«Il criterio della verificabilità per le favole non vale. Per sua stessa natura, la narrazione esclude ogni tipo di riflessione e di discussione critica. È frontale e monologica. Va dall’uno verso i molti: in una direzione sola, come la corrente di un fiume mette tutti gli altri in una condizione di passività. Tu racconti e io ti credo. O non ti credo, ma comunque non posso ribattere. Non è previsto. La narrazione non si discute: si accetta o si rifiuta in blocco. Si odia o si ama. Il giudizio è sospeso, vale solo il pregiudizio. C’è poco da stupirsi, allora, se l’esito di questo modo di fare politica è il fronteggiarsi di faziosi schieramenti di seguaci».
Le frasi che ho citato sono di Giuseppe Antonelli (da Volgare eloquenza. Come le parole hanno paralizzato la politica); la narrazione, ormai unico spazio e metodo in cui e di cui vive e si caratterizza la politica odierna, scrive il docente di linguistica, è sempre e solamente «frontale e monologica». Tristemente vero, assolutamente attuale. Oggi quello è il modo, tale il campo. E per chi, come chi scrive, la politica non può esser data se non come confronto e dialogo, altra via non rimane che il farsi da parte. E non è detto che non si stia meglio, dopotutto.
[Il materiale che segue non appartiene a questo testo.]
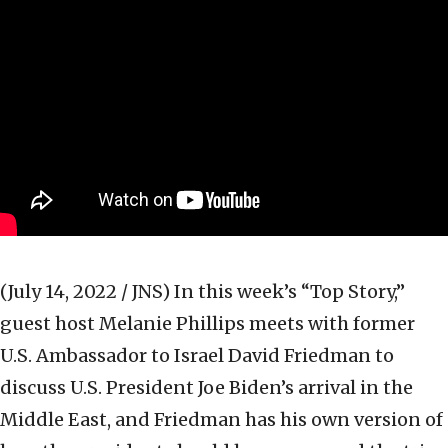
(July 14, 2022 / JNS)
In this week’s “Top Story,”
guest host Melanie Phillips meets with former
U.S. Ambassador to Israel David Friedman to
discuss U.S. President Joe Biden’s arrival in the
Middle East, and Friedman has his own version of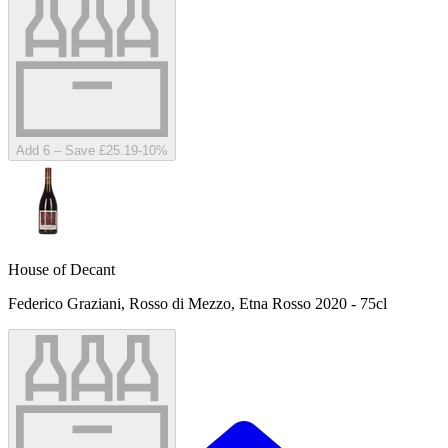
Add 6 – Save £25.19
-
10
%
House of Decant
Federico Graziani, Rosso di Mezzo, Etna Rosso 2020 - 75cl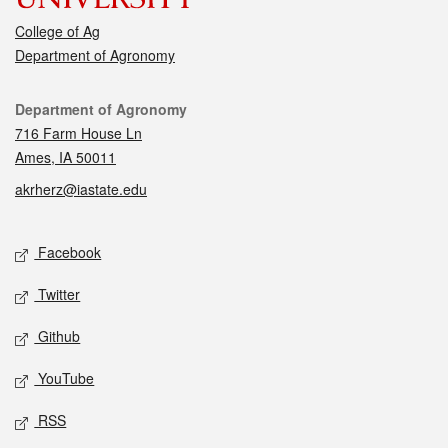
College of Ag
Department of Agronomy
Contact
Department of Agronomy
716 Farm House Ln
Ames, IA 50011
akrherz@iastate.edu
Social media
Facebook
Twitter
Github
YouTube
RSS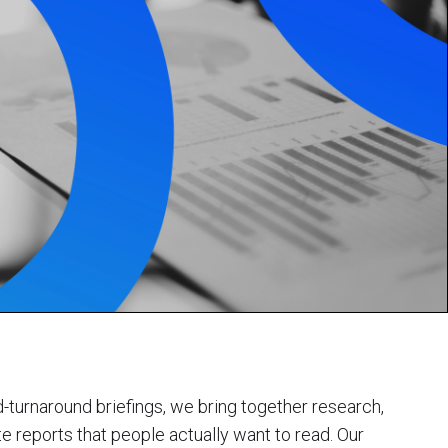
d-turnaround briefings, we bring together research,
te reports that people actually want to read. Our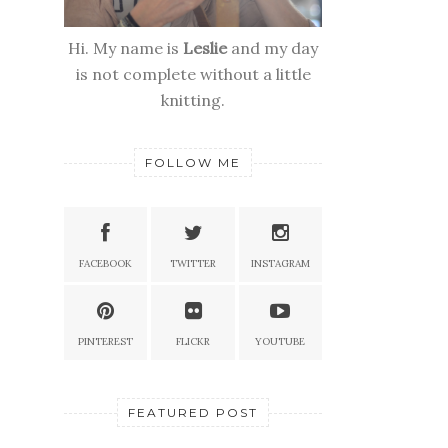
Hi. My name is
Leslie
and my day
is not complete without a little
knitting.
FOLLOW ME
FACEBOOK
TWITTER
INSTAGRAM
PINTEREST
FLICKR
YOUTUBE
FEATURED POST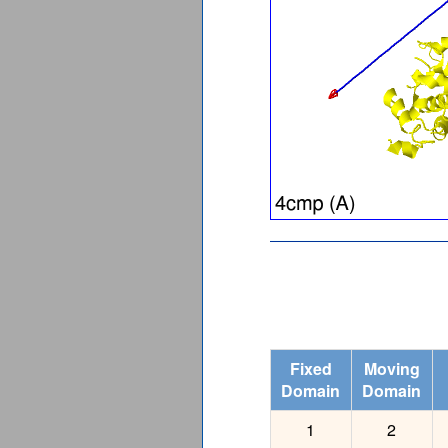
Fixed
Moving
Domain
Domain
1
2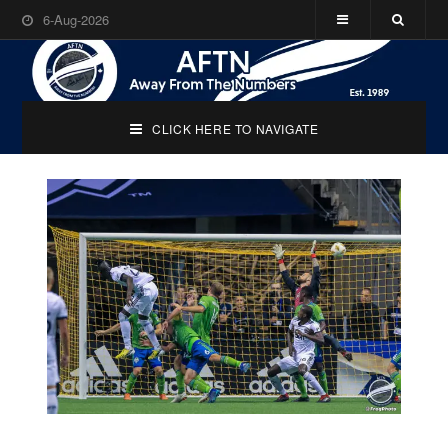
6-Aug-2026
CLICK HERE TO NAVIGATE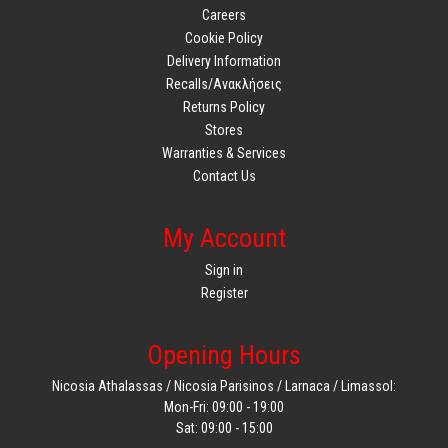
Careers
Cookie Policy
Delivery Information
Recalls/Ανακλήσεις
Returns Policy
Stores
Warranties & Services
Contact Us
My Account
Sign in
Register
Opening Hours
Nicosia Athalassas / Nicosia Parisinos / Larnaca / Limassol:
Mon-Fri: 09:00 - 19:00
Sat: 09:00 - 15:00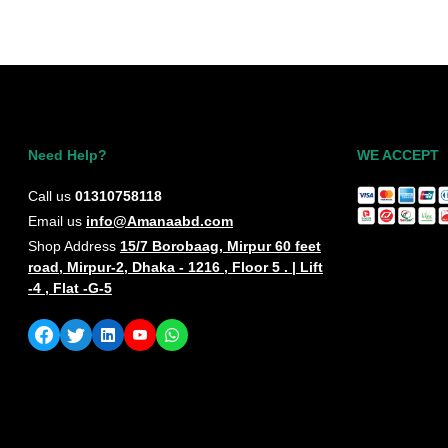
Need Help?
WE ACCEPT
Call us
01310758118
Email us
info@Amanaabd.com
Shop Address
15/7 Borobaag, Mirpur 60 feet
road, Mirpur-2, Dhaka - 1216 , Floor 5 . | Lift
-4 , Flat -G-5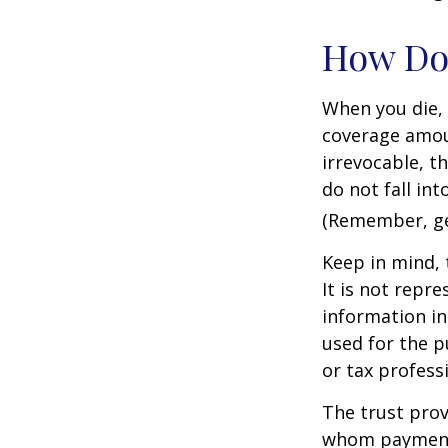
How Do
When you die, 
coverage amoun
irrevocable, t
do not fall int
(Remember, gen
Keep in mind, 
It is not repre
information in 
used for the p
or tax profess
The trust prov
whom payments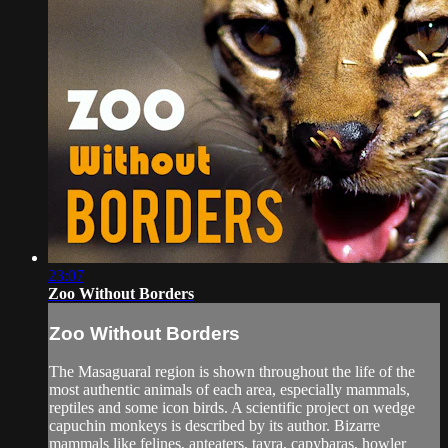
23:07
Zoo Without Borders
Zoo Without Borders
The Masaguaral region is shown throughout the life of the
most authentic animals of each area, especially mammals,
reptiles and some icon birds. A scientific project on wedge
capuchin monkeys is described by its author. Bizarre
mammals like felines, anteaters, tayra, capybaras, howler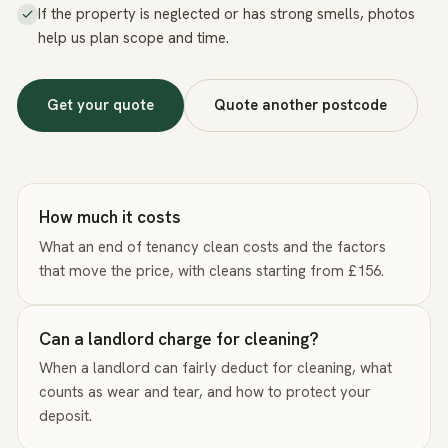
If the property is neglected or has strong smells, photos
help us plan scope and time.
Get your quote
Quote another postcode
How much it costs
What an end of tenancy clean costs and the factors
that move the price, with cleans starting from £156.
Can a landlord charge for cleaning?
When a landlord can fairly deduct for cleaning, what
counts as wear and tear, and how to protect your
deposit.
Rinuncia? Mah, non saprei dire. Di certo, poca voglia di perseguire lungo l’asse dell’impegno nei normati canali della partecipazione. Davvero, perché? Con quali motivazioni? Meglio, sì, molto meglio cercare altre strade, vie impervie, magari, poco frequentate, probabilmente, ma non è escluso che possano essere più interessanti e, perché no, appaganti.